Bensmann: Es sind im Grunde genommen die verschiedenen Kennzahlen rund um den Cashflow, die hochgradig performanceträchtig sind. Wir benutzen zum Beispiel den operativen Cashflow in Relation zu den Umsätzen als Qualitätskriterium. Daneben betrachten wir auch den Cashflow aus Investitionstätigkeit im Verhältnis zum Umsatz, um zu erkennen, in welcher Phase des Investitionszyklus ein Unternehmen steht. Wenn überdurchschnittlich hohe Investitionen getätigt werden, ist eine Aktie eher uninteressant, neigt sich solch eine Phase jedoch dem Ende zu, kann eine Aktie interessant werden. Ebenfalls von Bedeutung ist die Entwicklung des Cashflows aus Finanzierungstätigkeit, denn hieraus lässt sich erkennen, wie viel Geld ein Unternehmen an Aktionäre und Fremdkapitalgeber zurückzahlen kann oder ob es – oft wegen hoher Investitionen – an den Kapitalmarkt muss, um Kredite aufzunehmen oder gar Kapitalerhöhungen mit entsprechender Verwässerung vornehmen wird. Als Cashflow-Value-Kennziffer ist die Free-Cashflow-Rendite (FCF) gut geeignet. Bei Neuengagements wollen wir hier mindestens 5% sehen, einige Titel bringen es auch auf zweistellige FCF-Yields.

 Smart Investor: Seit dem Spätsommer 2014 setzen Sie Ihr Konzept auch im FU-Multi-Asset-Fonds der Heemann Vermögensverwaltung um. Gibt es hier Unterschiede zu Ihrer Strategie im Depot-Contest?

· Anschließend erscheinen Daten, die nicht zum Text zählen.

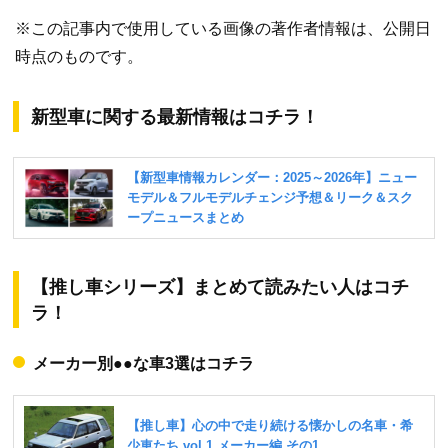
※この記事内で使用している画像の著作者情報は、公開日
時点のものです。
新型車に関する最新情報はコチラ！
【推し車シリーズ】まとめて読みたい人はコチ
ラ！
メーカー別●●な車3選はコチラ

Bensmann: Grundsätzlich nicht, außer, dass wir im Fonds – er wird als „offensiver und flexibler Mischfonds“ bei den Ratingagenturen eingeordnet – weniger Restriktionen haben. Im Fonds haben wir keine vorgegebene Bondquote von 50% wie im Depot-Contest. Laut Satzung dürfen wir im Fonds weltweit in alle Märkte und Größenklassen investieren, auch Kurssicherungsgeschäfte in schwachen Börsenphasen sind möglich und werden praktiziert. Aktuell liegt der Bondanteil im Fonds nur bei gut 10%, die Assetklassen-Allokation bei Aktien liegt derzeit bei jeweils ca. 1/3 Standardwerten, Mid Caps und Small Caps, der US-Aktienanteil ist derzeit bei ca. 25%.

Smart Investor: Stellen wir uns einen veritablen Aktiencrash vor. Wie würden Sie den Fonds positionieren?

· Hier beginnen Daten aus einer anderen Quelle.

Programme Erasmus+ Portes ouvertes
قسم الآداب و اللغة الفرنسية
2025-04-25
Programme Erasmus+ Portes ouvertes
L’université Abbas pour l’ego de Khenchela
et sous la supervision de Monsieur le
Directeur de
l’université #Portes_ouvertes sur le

Bensmann: In fallenden Märkten und bei steigenden Risiken erhöhen wir die Anleihequote und sichern nicht verkaufte Positionen teilweise mit Shorts [ETFs, Futures, Put-Optionen] ab. Auch diese Market-Timing-Entscheidungen treffen wir übrigens nicht aufgrund von Bauchgefühl und Ratespielen, sondern aufgrund der Vorgaben diverser Market-Timing-Modelle. Die oben beschriebenen Stock-Picking-Ansätze sorgen in turbulenten Marktphasen schon für eine nicht unerhebliche „margin of safety“. In Kombination mit den geschilderten Absicherungstechniken und dem intensiven Risikomanagement sorgt dies dafür, dass in turbulenten Marktphasen und stärkeren Korrekturen in der Regel deutlich geringere Verlusten in unseren Portfolien zu verzeichnen sind als in denen der meisten Konkurrenten und bei den gängigen Indizes.

 

Smart Investor: Herr Bensmann, vielen Dank für das interessante Gespräch.

 

Über Friedrich Bensmann:

Bensmann Friedrich

Friedrich Bensmann ist Senior-Analyst bei der Heemann Vermögensverwaltung in Gronau (Westfalen). Der Dipl.-Volkswirt beschäftigt sich seit vielen Jahren mit Mikro- und Makro-Analysen, Asset Allocation und Portfolio-Management. Bereits zum zweiten Mal führt er mit seiner Anlagestrategie in diesem Jahr den DAB Depot-Contest in der Kategorie „Ausgewogen“ (max. 50% Aktienanteil). Mit einer Performance von +15,3% besteht in diesem Jahr sogar ein Vorsprung zum Ersten der Kategorie „Chance“, in welcher 100% Aktienanteil gefahren werden darf. Bensmann berät auch den FU Multi Asset Fonds, der mit einer Performance von 14,6% im Jahr 2015 bislang ähnlich gut abgeschnitten hat. Neben der Privatanleger-Tranche (WKN A0Q5MD) gibt es eine spezielle Tranche für institutionelle Investoren (WKN A12ADZ), die ab einem Mindestanlagevolumen von 250.000 EUR offen steht und über deutlich geringere Vergütungssätze verfügt.